The stark contrast in performance between Hive and EDWs led to a huge debate in the industry questioning the inherent deficiency of query processing on general data processing engines. Many believed SQL interactivity necessitates an expensive, specialized runtime built for query processing (i.e. EDWs). Shark became one of the first interactive SQL on Hadoop systems, and was the only one built on top of a general runtime (Spark). It demonstrated that none of the deficiencies that made Hive slow were fundamental, and a general engine such as Spark could marry the best of both worlds: it can be as fast as an EDW, and scales as well as Hive/MapReduce.
Why should you care about this seemingly academic debate? As organizations are looking for ways to give them an edge in businesses, they are employing techniques beyond the simple roll-up and drill-down capabilities that SQL provides. Building a SQL query engine on top of a general runtime unifies many disparate, powerful models, such as batch, streaming, machine learning. It enables data scientists and engineers to employ more sophisticated methods faster. Ideas from Shark were embraced quickly and even inspired some of the major efforts in speeding up Hive.
From Shark to Spark SQL
Shark built on the Hive codebase and achieved performance improvements by swapping out the physical execution engine part of Hive. While this approach enabled Shark users to speed up their Hive queries, Shark inherited a large, complicated code base from Hive that made it hard to optimize and maintain. As we moved to push the boundary of performance optimizations and integrating sophisticated analytics with SQL, we were constrained by the legacy that was designed for MapReduce.
It is for this reason that we are ending development in Shark as a separate project and moving all our development resources to Spark SQL, a new component in Spark. We are applying what we learned in Shark to Spark SQL, designed from ground-up to leverage the power of Spark. This new approach enables us to innovate faster, and ultimately deliver much better experience and power to users.

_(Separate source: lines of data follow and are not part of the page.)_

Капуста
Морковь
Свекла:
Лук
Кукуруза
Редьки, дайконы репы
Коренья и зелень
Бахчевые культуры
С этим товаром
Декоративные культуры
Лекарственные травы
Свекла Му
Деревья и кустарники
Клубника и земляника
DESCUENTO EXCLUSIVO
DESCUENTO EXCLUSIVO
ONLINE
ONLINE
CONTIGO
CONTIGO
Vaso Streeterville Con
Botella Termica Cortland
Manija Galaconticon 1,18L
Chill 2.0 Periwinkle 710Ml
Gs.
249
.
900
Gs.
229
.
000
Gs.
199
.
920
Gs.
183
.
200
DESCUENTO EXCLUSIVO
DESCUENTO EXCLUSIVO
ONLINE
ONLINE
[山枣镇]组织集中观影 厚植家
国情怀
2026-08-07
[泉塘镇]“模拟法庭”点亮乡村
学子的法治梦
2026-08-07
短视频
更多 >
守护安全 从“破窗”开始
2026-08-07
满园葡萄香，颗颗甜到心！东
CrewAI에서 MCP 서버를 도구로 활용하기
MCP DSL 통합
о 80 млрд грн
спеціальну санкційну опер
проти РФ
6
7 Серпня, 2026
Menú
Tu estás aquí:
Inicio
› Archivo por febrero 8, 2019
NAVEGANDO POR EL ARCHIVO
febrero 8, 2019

For SQL users, Spark SQL provides state-of-the-art SQL performance and maintains compatibility with Shark/Hive. In particular, like Shark, Spark SQL supports all existing Hive data formats, user-defined functions (UDF), and the Hive metastore. With features that will be introduced in Apache Spark 1.1.0, Spark SQL beats Shark in TPC-DS performance by almost an order of magnitude.
For Spark users, Spark SQL becomes the narrow-waist for manipulating (semi-) structured data as well as ingesting data from sources that provide schema, such as JSON, Parquet, Hive, or EDWs. It truly unifies SQL and sophisticated analysis, allowing users to mix and match SQL and more imperative programming APIs for advanced analytics.

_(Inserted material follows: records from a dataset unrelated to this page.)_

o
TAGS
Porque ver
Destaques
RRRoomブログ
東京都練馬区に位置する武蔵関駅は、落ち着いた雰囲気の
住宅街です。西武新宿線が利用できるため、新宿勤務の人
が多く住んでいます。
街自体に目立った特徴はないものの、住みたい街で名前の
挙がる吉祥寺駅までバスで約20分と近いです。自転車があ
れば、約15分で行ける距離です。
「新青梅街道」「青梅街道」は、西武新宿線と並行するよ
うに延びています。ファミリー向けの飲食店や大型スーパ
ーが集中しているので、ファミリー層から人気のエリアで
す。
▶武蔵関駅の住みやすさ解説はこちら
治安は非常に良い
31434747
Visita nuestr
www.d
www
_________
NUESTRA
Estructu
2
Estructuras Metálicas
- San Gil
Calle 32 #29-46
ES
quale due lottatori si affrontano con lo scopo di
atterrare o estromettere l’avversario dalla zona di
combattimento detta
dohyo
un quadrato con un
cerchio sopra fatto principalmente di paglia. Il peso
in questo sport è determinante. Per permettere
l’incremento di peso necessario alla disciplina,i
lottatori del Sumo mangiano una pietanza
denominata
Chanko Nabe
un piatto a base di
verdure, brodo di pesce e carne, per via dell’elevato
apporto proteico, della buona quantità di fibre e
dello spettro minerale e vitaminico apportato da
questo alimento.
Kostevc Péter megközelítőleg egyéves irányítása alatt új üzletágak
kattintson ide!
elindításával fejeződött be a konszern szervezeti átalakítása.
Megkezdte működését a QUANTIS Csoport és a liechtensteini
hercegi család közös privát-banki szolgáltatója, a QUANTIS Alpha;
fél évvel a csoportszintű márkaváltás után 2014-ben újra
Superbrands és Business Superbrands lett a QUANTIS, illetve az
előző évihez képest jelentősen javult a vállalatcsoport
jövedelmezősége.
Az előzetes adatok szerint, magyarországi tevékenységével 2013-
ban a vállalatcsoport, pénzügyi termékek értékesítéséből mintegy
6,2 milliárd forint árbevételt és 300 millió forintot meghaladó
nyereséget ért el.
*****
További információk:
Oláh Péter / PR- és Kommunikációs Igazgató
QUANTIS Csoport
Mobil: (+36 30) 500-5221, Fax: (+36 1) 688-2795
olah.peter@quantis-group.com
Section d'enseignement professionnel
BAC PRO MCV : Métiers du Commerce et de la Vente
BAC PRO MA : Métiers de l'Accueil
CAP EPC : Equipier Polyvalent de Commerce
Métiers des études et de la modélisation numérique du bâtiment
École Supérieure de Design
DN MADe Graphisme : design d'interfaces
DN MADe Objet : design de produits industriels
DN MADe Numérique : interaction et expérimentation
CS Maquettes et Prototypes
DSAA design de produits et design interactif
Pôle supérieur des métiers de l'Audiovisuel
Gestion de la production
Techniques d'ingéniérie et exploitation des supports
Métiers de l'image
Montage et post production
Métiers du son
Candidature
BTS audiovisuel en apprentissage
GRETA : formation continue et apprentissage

For open source hackers, Spark SQL proposes a novel, elegant way of building query planners. It is incredibly easy to add new optimizations under this framework. We have been completely overwhelmed by the support and enthusiasm that the open source community has shown Spark SQL, largely thanks to this new design. Already after merely three months, over 40 contributors have contributed code to it. Thank you.
Hive on Spark Project (HIVE-7292)
While Spark SQL is becoming the standard for SQL on Spark, we do realize many organizations have existing investments in Hive. Many of these organizations, however, are also eager to migrate to Spark. The Hive community proposed a new initiative to the project that would add Spark as an alternative execution engine to Hive. For these organizations, this effort will provide a clear path for them to migrate the execution to Spark. We are delighted to work with and support the Hive community to provide a smooth experience for end-users.
In short, we firmly believe Spark SQL will be the future of not only SQL, but also structured data processing on Spark. We are hard at work and will bring you a lot more in the next several releases. And for organizations with legacy Hive deployments, Hive on Spark will provide them a clear path to Spark.